Еще только шел май 1920 года. Прошу запомнить. На первых страницах дневника есть одна запись, подтверждающая, что дело происходило именно в это время: «Как все цветет вокруг, какой чудесный май стоит, прелесть!» (Рука Кати.) И вот еще одна ее скупая запись: «Плохо на Западе. Белополяки прут и прут. Похоже, Киев взяли и еще города…»
С Киевом у Кати связаны личные тревоги, дело касается ее отца, и мы в свое время об этом тоже узнаем.
А сейчас нам предстоит узнать от того же Орлика нечто необычайное. Ничего, что он заполонил собой па первых порах страницы дневника, это только па пользу, я думаю.
Суть вот в чем: не удержал Орлик свою тайну, не в пример спутнице своей; той еще только предстоит раскрыться, и, похоже, именно Орлик и подаст ей пример чистосердечной прямоты и решительности, толкнет на признания, которые тоже, я уверен, хоть кого тронут за душу. Молодец Орлик — вот единственное, что хочется сказать, когда читаешь его записи.
Раскрытие тайны начинается в дневнике со следующих грустных строк, на первый взгляд касающихся только Кати:
«Красивенькая, белокурая, личиком белая — чем же не интеллигентка? В шинели у нее вся фигурка тонет, а все равно на нее оглядываются мужчины. Эх, да что говорить, уж коли быть женщиной, то настоящей, вроде Катеньки. Люблю я ее и завидую…»
Запись для Орлика странная. А вот ее продолжение:
«Увы, увы, как говорят интеллигенты. Действительно, позавидуешь такой доле. Ей, Катьке, нечего прятаться, существо свое скрывать, хотя у нее своя тайна тоже есть, и такая мучительная, ой! Но любить недоступного человека — одно, а моя тайна совсем другого рода. Про любовь я тоже часто думаю, думаю. Что такое она, любовь? Чувство. Все романы полны им до краев. А что в нем? Страсти-мордасти, разные переживания, воздыхания и все такое. Знаю, насмотрелся я многого за свои малые года и не хочу этого. А Катя тут в дневнике сказала: «Эх, Орлик, от своей женской доли не уйти». Опять это недопустимое «увы». Зря, зря! Ежели твои слова, милая, на веру принимать, то скажи, подружка, зачем тогда революцию делали? Нет, Ласочка, уйдем мы от своей доли, я в это свято верую и колесо истории непременно свое возьмет!»
А дальше Орлик уже рубит правду-матку сплеча, действительно по-кавалерийски:
«Так и быть, раскроюсь я тут, большую свою тайну обнажу, что бы там Катюшка моя ни говорила.
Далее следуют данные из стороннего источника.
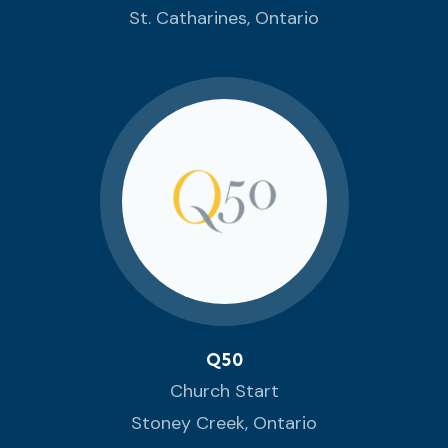
St. Catharines, Ontario
Q50
Church Start
Stoney Creek, Ontario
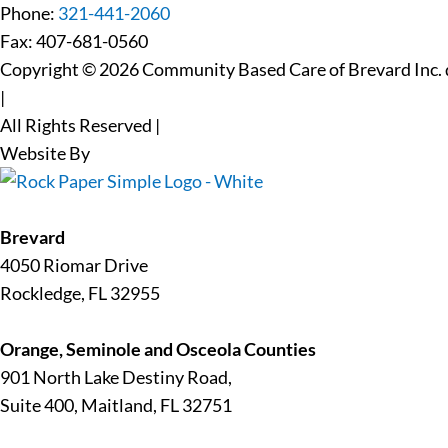
Phone:
321-441-2060
Fax: 407-681-0560
Copyright © 2026 Community Based Care of Brevard Inc. d
|
All Rights Reserved
|
Website By
Brevard
4050 Riomar Drive
Rockledge, FL 32955
Orange, Seminole and Osceola Counties
901 North Lake Destiny Road,
Suite 400, Maitland, FL 32751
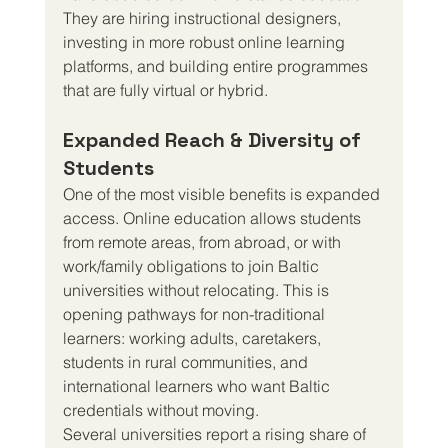
They are hiring instructional designers, 
investing in more robust online learning 
platforms, and building entire programmes 
that are fully virtual or hybrid.
Expanded Reach & Diversity of 
Students
One of the most visible benefits is expanded 
access. Online education allows students 
from remote areas, from abroad, or with 
work/family obligations to join Baltic 
universities without relocating. This is 
opening pathways for non-traditional 
learners: working adults, caretakers, 
students in rural communities, and 
international learners who want Baltic 
credentials without moving.
Several universities report a rising share of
Она, вишь ты, не советует: вдруг наш дневник, говорит, да попадет кому-нибудь на чужие, посторонние глаза. Шутки-дудки! А мы где? Мы на что? Да я в того целую обойму из своего нагана выпущу, кто посмеет! Зубами, живьем загрызу! Только через мой труп если… так тогда уж мне будет все равно. И то не дам себе сдохнуть, пока не успею дневник уничтожить. Так и договорились мы с Катей.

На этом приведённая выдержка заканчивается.